À l’échelle mondiale, quatre facteurs augmentent le risque de violences liées aux élections, qu’elles soient perpétrées directement par un parti politique via la sécurité de l’État ou des ailes armées de jeunesse du parti, externalisées à des milices et des gangs, ou perpétrées par des citoyens ordinaires : 1) une élection très compétitive qui pourrait faire basculer l’équilibre des pouvoirs ; 2) division partisane fondée sur l’identité ; 3) des règles électorales permettant de gagner en exploitant les clivages identitaires ; et 4) faibles contraintes institutionnelles à la violence, en particulier un biais du secteur de la sécurité en faveur de [Fin page 163] d’un groupe, amenant les auteurs à croire qu’ils ne seront pas tenus responsables de la violence.11
L’essor du Bharatiya Janata Party (BJP), un parti hindou-nationaliste, illustre cette dynamique. En 2002, un incendie de train a tué des pèlerins hindous revenant au Gujarat, en Inde, depuis un site contesté à Ayodhya. Un pogrom anti-musulman a éclaté. L’actuel Premier ministre indien, Narendra Modi du BJP, était alors ministre en chef du Gujarat. Pendant trois jours de violences dirigées presque exclusivement contre les musulmans, il a laissé la police en attente et a ensuite refusé de poursuivre les émeutiers. Le parti a remporté les élections législatives d’État plus tard cette année-là en exploitant les tensions entre hindous et musulmans pour détourner les électeurs hindous du Parti du Congrès. Depuis, le parti a attisé des émeutes ethniques pour gagner dans des zones contestées à travers le pays, et Modi a repris cette stratégie en tant que Premier ministre.12
Dans le système électoral indien où le gagnant rafle tout, la violence de foule peut potentiellement faire basculer les élections. Bien qu’alimentée par des griefs sociaux, la violence de foule est sujette à la manipulation politique. C’est la forme de violence électorale la plus proche de ce que vivent les États-Unis, et elle est particulièrement dangereuse. Les mouvements sociaux ont leurs propres objectifs. Bien qu’ils puissent aussi servir des objectifs partisans, ils peuvent évoluer dans des directions inattendues et sont difficiles à contrôler.
Aujourd’hui, les facteurs de risque de violence électorale sont élevés aux États-Unis, ce qui met une pression accrue sur les contraintes institutionnelles.

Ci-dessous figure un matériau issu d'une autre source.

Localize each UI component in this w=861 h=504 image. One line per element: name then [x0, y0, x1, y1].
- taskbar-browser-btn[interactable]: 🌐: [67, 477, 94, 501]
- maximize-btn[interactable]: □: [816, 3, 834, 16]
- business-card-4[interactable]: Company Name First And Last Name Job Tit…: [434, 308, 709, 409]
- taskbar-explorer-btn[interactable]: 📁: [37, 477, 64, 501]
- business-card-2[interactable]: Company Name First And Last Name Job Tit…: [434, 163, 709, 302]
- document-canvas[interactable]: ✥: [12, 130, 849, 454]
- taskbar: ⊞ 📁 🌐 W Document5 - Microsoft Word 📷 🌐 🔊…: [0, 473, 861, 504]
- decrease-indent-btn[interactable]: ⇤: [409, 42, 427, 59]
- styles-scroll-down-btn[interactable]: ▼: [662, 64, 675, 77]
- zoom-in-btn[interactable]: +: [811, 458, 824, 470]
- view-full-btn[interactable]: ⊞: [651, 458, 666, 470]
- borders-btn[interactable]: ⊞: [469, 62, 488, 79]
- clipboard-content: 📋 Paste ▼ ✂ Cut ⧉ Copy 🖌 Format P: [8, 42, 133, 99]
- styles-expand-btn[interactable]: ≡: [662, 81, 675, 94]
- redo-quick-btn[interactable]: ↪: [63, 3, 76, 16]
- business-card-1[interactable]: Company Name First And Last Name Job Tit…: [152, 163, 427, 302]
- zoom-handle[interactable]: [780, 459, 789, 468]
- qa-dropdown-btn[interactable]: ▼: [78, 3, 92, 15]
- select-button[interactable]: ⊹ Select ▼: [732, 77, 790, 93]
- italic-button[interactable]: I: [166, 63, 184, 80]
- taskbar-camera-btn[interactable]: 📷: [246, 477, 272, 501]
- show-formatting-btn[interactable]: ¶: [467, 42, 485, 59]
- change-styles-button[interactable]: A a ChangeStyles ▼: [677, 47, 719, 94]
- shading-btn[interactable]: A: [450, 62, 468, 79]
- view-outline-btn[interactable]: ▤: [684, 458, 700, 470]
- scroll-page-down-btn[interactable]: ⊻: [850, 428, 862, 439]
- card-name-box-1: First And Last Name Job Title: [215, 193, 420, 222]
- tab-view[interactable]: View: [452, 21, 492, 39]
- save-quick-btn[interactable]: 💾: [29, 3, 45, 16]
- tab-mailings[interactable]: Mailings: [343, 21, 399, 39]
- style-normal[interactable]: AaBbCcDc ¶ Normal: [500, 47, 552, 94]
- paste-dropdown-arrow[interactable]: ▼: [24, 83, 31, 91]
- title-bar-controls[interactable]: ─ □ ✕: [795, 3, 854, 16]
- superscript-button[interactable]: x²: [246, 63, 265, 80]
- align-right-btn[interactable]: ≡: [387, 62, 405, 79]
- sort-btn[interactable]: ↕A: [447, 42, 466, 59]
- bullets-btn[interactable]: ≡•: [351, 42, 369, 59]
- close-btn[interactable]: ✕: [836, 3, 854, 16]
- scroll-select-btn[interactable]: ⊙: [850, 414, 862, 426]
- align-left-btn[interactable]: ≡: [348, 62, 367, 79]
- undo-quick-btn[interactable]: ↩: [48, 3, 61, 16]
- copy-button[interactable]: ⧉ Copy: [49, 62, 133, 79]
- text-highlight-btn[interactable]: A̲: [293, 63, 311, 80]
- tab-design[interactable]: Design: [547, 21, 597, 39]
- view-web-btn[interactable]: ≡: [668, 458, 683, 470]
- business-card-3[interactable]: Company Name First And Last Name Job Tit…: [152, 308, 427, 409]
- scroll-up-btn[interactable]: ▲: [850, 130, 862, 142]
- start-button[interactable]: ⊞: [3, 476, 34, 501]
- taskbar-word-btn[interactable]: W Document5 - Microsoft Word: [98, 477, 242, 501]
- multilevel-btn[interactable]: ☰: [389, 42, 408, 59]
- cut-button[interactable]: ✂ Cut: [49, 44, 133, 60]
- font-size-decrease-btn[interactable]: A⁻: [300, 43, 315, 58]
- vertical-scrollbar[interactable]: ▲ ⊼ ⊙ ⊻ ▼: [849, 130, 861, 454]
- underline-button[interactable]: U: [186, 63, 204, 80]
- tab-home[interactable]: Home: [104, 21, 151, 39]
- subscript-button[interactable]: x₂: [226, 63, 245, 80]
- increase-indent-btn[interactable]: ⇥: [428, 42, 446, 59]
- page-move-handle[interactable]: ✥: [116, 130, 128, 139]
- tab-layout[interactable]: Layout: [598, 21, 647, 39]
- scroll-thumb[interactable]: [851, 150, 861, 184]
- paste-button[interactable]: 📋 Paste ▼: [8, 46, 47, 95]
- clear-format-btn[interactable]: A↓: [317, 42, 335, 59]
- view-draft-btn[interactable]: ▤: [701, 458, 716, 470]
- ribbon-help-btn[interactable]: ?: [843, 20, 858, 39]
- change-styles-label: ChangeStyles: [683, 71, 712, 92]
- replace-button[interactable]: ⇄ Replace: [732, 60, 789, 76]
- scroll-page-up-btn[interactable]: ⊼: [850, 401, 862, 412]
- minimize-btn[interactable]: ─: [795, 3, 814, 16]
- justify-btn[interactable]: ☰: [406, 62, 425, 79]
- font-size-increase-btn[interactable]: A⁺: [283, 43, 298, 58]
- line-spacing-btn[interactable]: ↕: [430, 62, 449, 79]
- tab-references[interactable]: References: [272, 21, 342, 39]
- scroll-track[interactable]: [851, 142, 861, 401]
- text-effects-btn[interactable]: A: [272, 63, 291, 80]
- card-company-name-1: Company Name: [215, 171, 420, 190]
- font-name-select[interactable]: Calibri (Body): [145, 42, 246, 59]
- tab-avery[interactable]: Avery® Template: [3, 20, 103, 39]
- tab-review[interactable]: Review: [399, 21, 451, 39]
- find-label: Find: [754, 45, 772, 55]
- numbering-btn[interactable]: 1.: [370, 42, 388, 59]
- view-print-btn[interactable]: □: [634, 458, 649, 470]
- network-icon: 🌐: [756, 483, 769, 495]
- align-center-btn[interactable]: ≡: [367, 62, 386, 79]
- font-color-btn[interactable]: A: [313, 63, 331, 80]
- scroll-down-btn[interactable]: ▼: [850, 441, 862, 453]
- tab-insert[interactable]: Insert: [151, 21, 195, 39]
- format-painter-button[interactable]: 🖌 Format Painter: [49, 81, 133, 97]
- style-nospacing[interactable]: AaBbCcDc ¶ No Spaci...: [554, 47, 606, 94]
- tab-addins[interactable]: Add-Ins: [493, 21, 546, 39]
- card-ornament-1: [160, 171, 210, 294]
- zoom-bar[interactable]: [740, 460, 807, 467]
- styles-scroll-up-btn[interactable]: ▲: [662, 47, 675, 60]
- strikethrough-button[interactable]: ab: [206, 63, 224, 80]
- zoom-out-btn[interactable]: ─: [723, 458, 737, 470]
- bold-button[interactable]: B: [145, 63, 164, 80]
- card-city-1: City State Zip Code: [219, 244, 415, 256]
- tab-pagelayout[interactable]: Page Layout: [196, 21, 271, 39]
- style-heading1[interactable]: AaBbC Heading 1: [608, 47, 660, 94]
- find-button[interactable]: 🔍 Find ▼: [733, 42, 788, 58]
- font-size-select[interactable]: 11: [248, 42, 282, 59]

Des élections très compétitives qui pourraient faire basculer l’équilibre des pouvoirs : La compétition politique accrue est fortement associée à la violence électorale. Ce n’est que lorsque les résultats sont incertains mais proches qu’il y a une raison de recourir à la violence. Pendant une grande partie de l’histoire des États-Unis, un parti a exercé le pouvoir législatif pendant des décennies. Pourtant, depuis 1980, un transfert de contrôle d’au moins une chambre du Congrès était possible — et depuis 2010, les élections ont connu un niveau de compétition jamais vu depuis la Reconstruction (1865–77).13
Division partisane fondée sur l’identité : Jusqu’aux années 1990, de nombreux Américains appartenaient à plusieurs groupes identitaires — par exemple, un membre d’un syndicat pouvait être un homme conservateur, religieux, du Sud, qui votait néanmoins démocrate. Aujourd’hui, les Américains se sont classés en deux grands groupes identitaires : les démocrates ont tendance à vivre en ville, sont plus susceptibles d’être minoritaires, de femmes et de personnes non affiliées religieusement, et tendent vers le libéralisme. Les républicains vivent généralement en zones rurales ou en banlieue et sont plus susceptibles d’être blancs, hommes, chrétiens et conservateurs.14 Ceux qui défendent une identité transversale (comme les chrétiens noirs ou les républicaines) s’accrochent généralement aux autres identités qui s’alignent avec leur « tribu » partisane.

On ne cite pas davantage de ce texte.